Outsole Mounting Methods
There are two main methods for attaching soles: glue and injection. But contrary to popular belief, the fastening technology does not affect the consumer properties of shoes. The glue method is used for classic and model weekend shoes, most often on leather or tunne soles. In the manufacture of comfortable shoes for everyday wear, the injection method is most often used.
Soles made of different materials are characterized by different methods of fastening. Soles made of polyurethane are most often made by direct casting, but in rare cases, the pre-molded sole is glued to the top. Soles from TPU are obtained by injection molding at high temperature under pressure. Also made of thermopolyurethane heels. The bottom of thermoplastic elastomer is molded by injection molding, and then glued. PVC soles are most often fixed by injection molding in the manufacture of shoes for outdoor activities and everyday wear. EVA soles are attached to the top of the shoe only by injection molding, and tunit and leather soles are only glued. For TPR, both options can be applied.
Soles made of polyurethane (PU, PU)
Advantages: Polyurethane has good operational properties: it weighs little, since it has a porous structure, is well resistant to abrasion, flexible, has excellent shock absorption and good thermal insulation. The soles made of polyurethane are light and flexible, therefore they are used in shoes where these characteristics are of particular importance.
Disadvantages: The porous structure of polyurethane is also a kind of flip side of the coin. For example, because of it, the polyurethane sole has poor adhesion to snow and ice, so winter shoes with PU soles slip very much. Also a minus is the high density of the material and loss of elasticity at low (from -20 degrees) temperatures. The consequence of this is faults in the places of the bend of the sole, the rate of occurrence of which depends on the characteristics of the operation of the shoe, in particular, on the person’s gait, degree of mobility and other factors.
Polyurethane Soles (TPU, TPU)
Advantages: Polyurethane has a fairly high density, so that it is possible to make soles with a deep tread from it, which provide excellent traction. Also, the advantages of TPU are high wear resistance and resistance to deformation, including cuts and punctures.
Disadvantages: The high density of polyurethane is at the same time its drawback, because because of this the weight of the thermo-polyurethane sole is quite large, and the elasticity and thermal insulation leave much to be desired. To improve these characteristics, TPUs are often combined with polyurethane, thereby achieving a reduction in the weight of the sole, increasing its thermal insulation and elasticity. This method is called two-composition molding, and it is quite simple to find out: the sole made using this technology consists of two layers, and the upper layer is made of polyurethane (PU), and the lower one in contact with the ground is made of polyurethane.
Thermoplastic soles (TEP, TRP)
Advantages: This material can be considered year-round. It is durable, flexible, resistant to frost and wear. TEP provides good cushioning and traction. Thanks to the manufacturing technology of soles from TEC, its outer layer is monolithic, which provides strength and the internal volume is porous, retaining heat. Thermoelastoplast can be recycled, which means that its use in the soles saves resources and does not pollute the environment.

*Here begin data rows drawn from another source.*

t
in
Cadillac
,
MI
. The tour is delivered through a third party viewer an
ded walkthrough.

Disadvantages: At high and very low temperatures (above 50 degrees and below -45 degrees) TEP loses its properties, so it is used only in everyday shoes and, by the way, is rarely used for special shoes.

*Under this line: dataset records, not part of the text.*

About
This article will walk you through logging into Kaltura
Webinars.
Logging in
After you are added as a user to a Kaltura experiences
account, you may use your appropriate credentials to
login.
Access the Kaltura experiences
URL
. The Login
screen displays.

Soles made of polyvinyl chloride (PVC)
Advantages: PVC soles resist abrasion, are resistant to aggressive environments and are easy to manufacture. They are often used in home and children's shoes, and earlier they were especially widely used for special shoes, since when mixed with rubber, PVC receives properties such as oil and gas resistance.
Disadvantages: PVC is used only in the manufacture of casual shoes for autumn or spring, because this material has a large mass and low frost resistance, not withstanding temperatures below -20 degrees. In addition, the PVC sole does not attach well to the leather upper of the shoe, so quality leather shoes with a PVC sole are complex and expensive to manufacture.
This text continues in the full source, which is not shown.